**Task brief**
Starting at the line that holds "RAPIDEZ E EFICIÊNCIA PARA ASSISTÊNCIA TÉCNICA" and stopping at the line that holds "assistência ao cliente.", restate the records below word for word, with both of those lines included.

**Records provided**
--- START ---

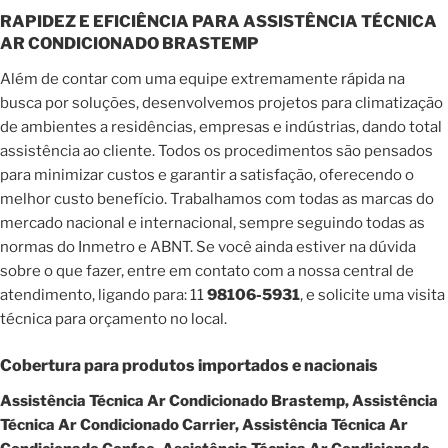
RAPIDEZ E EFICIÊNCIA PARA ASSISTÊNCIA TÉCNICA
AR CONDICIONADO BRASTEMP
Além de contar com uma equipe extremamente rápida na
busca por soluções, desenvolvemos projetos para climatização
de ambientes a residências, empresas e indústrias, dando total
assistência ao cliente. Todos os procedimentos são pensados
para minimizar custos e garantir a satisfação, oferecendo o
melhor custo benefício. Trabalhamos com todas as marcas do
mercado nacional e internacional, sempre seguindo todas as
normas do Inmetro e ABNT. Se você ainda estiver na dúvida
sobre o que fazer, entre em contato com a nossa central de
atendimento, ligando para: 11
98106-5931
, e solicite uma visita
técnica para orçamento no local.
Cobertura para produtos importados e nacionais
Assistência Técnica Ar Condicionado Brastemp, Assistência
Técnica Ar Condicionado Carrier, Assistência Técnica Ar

--- END ---
--- START ---

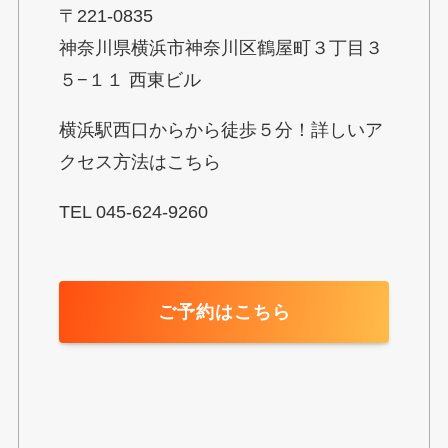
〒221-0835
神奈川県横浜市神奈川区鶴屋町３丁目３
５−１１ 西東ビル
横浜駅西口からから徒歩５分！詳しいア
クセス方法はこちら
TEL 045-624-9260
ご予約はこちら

--- END ---
--- START ---

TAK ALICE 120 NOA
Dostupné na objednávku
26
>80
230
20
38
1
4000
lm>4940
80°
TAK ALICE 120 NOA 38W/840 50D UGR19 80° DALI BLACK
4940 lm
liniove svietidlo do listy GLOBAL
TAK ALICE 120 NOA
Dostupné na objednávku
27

--- END ---

**Reply to the task**
RAPIDEZ E EFICIÊNCIA PARA ASSISTÊNCIA TÉCNICA
AR CONDICIONADO BRASTEMP
Além de contar com uma equipe extremamente rápida na
busca por soluções, desenvolvemos projetos para climatização
de ambientes a residências, empresas e indústrias, dando total
assistência ao cliente. Todos os procedimentos são pensados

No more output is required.